Преждевременно скончавшийся, а вернее сведенный в могилу в расцвете творческих сил, П. Лебедев не увидел послеоктябрьскую Россию, в которой стало реальностью то, о чем мечтал еще А. Бутлеров, другой великий русский ученый (химик): «Легко и привольно живется науке лишь там, где она окружена полным сочувствием общества. Рассчитывать на это сочувствие наука может, если общество достаточно сближено с нею. Оно не считает тогда ее интересы чужими и сознает, что в науке лежит лучший источник его сил».

Конечно, научный прогресс не останавливался и тогда. Но двигался он в основном личной инициативой ученых, которые могли рассчитывать зачастую лишь на собственные средства или же на покровительство состоятельных меценатов.
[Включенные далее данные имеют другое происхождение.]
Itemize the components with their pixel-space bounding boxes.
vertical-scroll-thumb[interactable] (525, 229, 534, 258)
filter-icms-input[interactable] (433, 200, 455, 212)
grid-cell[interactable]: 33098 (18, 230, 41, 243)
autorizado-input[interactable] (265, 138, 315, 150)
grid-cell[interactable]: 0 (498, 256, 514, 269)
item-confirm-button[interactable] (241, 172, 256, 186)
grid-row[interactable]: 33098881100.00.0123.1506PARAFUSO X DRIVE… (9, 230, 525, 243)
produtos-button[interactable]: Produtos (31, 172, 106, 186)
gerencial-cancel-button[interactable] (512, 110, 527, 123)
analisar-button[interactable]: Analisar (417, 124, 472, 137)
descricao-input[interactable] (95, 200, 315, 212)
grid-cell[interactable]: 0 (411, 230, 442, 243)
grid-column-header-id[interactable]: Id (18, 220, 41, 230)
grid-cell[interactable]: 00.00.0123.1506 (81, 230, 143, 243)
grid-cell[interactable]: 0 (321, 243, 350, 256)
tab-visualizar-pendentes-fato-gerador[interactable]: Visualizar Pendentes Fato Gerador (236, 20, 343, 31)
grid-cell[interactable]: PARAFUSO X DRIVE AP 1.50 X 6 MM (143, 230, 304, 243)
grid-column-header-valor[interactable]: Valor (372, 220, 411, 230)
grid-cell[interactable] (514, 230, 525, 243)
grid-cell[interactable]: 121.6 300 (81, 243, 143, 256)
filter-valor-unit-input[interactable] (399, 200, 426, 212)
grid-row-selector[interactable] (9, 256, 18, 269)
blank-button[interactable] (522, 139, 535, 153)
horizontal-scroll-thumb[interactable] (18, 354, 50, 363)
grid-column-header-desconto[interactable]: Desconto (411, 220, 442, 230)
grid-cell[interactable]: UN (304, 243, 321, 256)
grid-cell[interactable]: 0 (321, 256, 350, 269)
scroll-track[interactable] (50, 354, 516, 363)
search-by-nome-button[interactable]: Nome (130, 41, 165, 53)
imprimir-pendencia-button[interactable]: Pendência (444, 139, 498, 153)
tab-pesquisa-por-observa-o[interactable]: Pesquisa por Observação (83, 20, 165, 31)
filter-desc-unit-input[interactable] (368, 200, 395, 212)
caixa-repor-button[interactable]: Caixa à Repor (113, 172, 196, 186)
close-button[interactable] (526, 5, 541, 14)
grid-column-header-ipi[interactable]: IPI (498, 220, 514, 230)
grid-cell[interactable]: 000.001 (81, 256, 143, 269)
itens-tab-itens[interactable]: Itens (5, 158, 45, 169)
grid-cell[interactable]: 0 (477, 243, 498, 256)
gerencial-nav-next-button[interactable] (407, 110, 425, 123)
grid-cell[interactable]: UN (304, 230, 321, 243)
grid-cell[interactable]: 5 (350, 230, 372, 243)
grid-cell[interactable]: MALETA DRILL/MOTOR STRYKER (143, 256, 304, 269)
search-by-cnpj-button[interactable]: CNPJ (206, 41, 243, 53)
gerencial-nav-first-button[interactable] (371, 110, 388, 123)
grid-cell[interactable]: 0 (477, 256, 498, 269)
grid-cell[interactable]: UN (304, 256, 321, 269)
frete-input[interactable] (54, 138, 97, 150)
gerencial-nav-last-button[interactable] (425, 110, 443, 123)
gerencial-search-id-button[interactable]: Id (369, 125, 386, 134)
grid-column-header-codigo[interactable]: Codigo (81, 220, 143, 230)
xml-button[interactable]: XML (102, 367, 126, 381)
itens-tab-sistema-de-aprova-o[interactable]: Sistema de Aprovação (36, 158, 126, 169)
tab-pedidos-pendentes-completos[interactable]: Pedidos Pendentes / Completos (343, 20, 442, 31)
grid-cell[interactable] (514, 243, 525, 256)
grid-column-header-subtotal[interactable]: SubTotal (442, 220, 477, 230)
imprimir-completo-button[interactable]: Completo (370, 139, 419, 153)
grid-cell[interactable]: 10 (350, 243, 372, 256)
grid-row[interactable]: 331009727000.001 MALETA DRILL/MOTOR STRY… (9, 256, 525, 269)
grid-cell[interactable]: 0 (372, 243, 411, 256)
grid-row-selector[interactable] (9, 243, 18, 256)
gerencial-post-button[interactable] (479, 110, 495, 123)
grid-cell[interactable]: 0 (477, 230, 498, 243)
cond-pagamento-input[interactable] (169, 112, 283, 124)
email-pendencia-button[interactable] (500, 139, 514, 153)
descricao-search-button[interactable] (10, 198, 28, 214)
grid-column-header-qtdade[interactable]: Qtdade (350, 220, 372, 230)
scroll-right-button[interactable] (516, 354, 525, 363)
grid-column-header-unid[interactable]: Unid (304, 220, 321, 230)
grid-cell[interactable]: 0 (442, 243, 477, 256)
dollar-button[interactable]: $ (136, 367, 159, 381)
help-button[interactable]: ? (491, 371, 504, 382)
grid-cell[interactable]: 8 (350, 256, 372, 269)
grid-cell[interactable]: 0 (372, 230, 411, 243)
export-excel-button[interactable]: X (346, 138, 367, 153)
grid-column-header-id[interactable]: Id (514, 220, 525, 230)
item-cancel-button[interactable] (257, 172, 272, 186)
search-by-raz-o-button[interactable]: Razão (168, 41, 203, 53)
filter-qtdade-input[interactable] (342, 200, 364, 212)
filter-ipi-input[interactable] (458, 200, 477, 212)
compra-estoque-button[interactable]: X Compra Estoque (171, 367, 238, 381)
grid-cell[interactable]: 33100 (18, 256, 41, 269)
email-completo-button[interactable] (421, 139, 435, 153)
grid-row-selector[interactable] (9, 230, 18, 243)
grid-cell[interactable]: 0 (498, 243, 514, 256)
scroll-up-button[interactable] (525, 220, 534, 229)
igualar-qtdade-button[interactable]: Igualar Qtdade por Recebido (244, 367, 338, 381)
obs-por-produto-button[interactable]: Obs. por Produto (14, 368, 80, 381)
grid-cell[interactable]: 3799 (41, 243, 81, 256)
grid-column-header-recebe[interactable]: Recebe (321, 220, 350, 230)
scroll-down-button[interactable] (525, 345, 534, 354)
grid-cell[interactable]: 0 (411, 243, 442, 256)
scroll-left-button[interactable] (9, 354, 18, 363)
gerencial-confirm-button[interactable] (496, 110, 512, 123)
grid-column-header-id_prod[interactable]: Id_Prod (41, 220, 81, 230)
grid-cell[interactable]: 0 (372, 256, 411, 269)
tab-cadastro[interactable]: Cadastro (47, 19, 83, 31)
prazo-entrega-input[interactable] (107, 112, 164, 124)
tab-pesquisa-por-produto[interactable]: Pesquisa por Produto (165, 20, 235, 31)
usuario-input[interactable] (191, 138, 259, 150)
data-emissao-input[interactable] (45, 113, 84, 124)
«Новизна положения науки при Советской власти сказалась прежде всего в радикальном изменении точки зрения нового правительства на роль научного исследования в жизни государства, — писал академик С. Вавилов. — Наука перестала быть частным или „филантропическим“ общественным начинанием. Она все отчетливее приобретала значение очень важного государственного дела, на которое Советское правительство и Коммунистическая партия обращали особое внимание».

А вот что говорил академик С. Вавилов о математике: «Никогда не достигала она такой широты, разнообразия и глубины, как за советские годы».